Anaxagoras, born at Clazomenae which is near Smyrna, was a credible
mathematician with stronger interests in philosophy. He was one of the first
philosophers to settle in Athens, but he is of interest to us primarily because of
his reported interest in squaring the circle. Whether this is true or not, it
sets the earliest recorded time that the squaring the circle problem was
recognized as a purely mathematical problem.
This is also the time of the formation of the three great problems of antiquity
--- squaring the circle, trisecting an angle, and doubling the cube.
A brief biography:
Anaxagoras was imprisoned for asserting that the sun was not a diety but a huge red-hot stone as large as all of Peloponnesus and the moon borrowed its light from the sun.
At the ripe age of seventy-two he was condemned to death for advocating the Persian cause.
Anaxagoras represents bold, rational inquiry. He represented the Greek trademark: ``the desire to know". His principle interest was in philosophy, where his main belief was that ``reason rules the world."
He wrote the book On Nature, the first widely circulated book on scientific subjects. Cost: 1 drachma.

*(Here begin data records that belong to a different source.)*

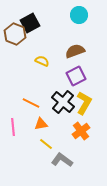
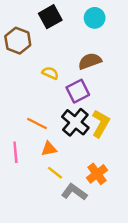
black square: (30, 23) -> (50, 17), moved
purple square: (76, 76) -> (78, 91), moved
orange cross: (81, 131) -> (97, 174), moved

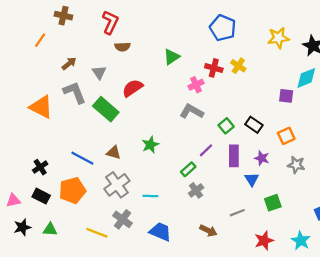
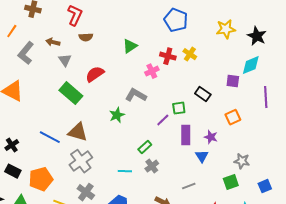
brown arrow: (69, 63) -> (53, 42), moved, turned -128
gray L-shape: (75, 92) -> (26, 53), moved, turned -120
gray L-shape: (192, 111) -> (136, 95), moved
black rectangle: (254, 125) -> (203, 94), moved
green square: (226, 126) -> (179, 108), turned 32
green star: (150, 145) -> (117, 115), moved
purple line: (206, 150) -> (163, 120), moved
brown triangle: (114, 153) -> (78, 132), size x1.5
gray star: (296, 165) -> (242, 161), moved
orange pentagon: (72, 190) -> (41, 179), moved
cyan line: (150, 196) -> (125, 171), moved
green square: (273, 203) -> (231, 182), moved

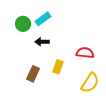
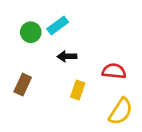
black arrow: (42, 42) -> (67, 56), moved
brown rectangle: (33, 74) -> (23, 85), moved

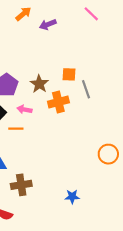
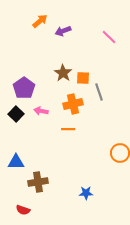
pink line: (91, 14) -> (109, 37), moved
brown star: (39, 84) -> (63, 73), moved
orange line: (16, 129) -> (68, 129), moved

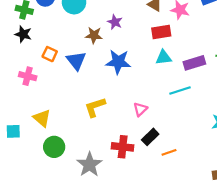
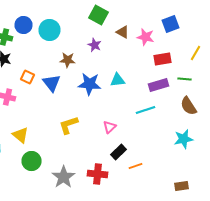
purple star: (115, 22) -> (94, 45), moved
red rectangle: (161, 32) -> (162, 59), moved
cyan triangle: (163, 57) -> (118, 80), moved
red cross: (123, 147) -> (98, 174), moved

Anaxagoras was the teacher and friend of Pericles.
Anaxagoras was mostly a natural philosopher rather than a mathematician.
But while in prison attempted to square the circle using only straight edge and compass.
Note that it was probably known that regular polygons, of an arbitrarily large number of sides, inscribed in a circle could be squared using only the straight edge and compass. From this preliminary work, most likely, the general ``squaring the circle" conjecture was made.
This attempt conveys a remarkable amount of information.
It clearly shows that that Greeks were more than just casually interested in
non-practical problems and that they had a very clear distinction between the exact and the approximate.
He lived in the age where the great problems of antiquity were formed:
Doubling the cube. (Delian problem)
Trisecting an angle.
Squaring the circle.
These are geometric problems to be solved using standard constructions, i.e. only with a compass and straight
edge. As we will see, mathematicians of the day found a variety of ingenious ways to solve these
problems using non-standard constructions.
The Heroic Age
This has been called the heroic age of Greek mathematics
for the reason that the Greeks attempted to solve these very difficult problems. That they are difficult is evidenced from that fact that it would be two millennia before their resolution was complete. They would tempt, perplex, and ultimately resist the efforts of the very best mathematicians of every age until the century. Attempts to solve these problems would drive the development of mathematics up to modern times.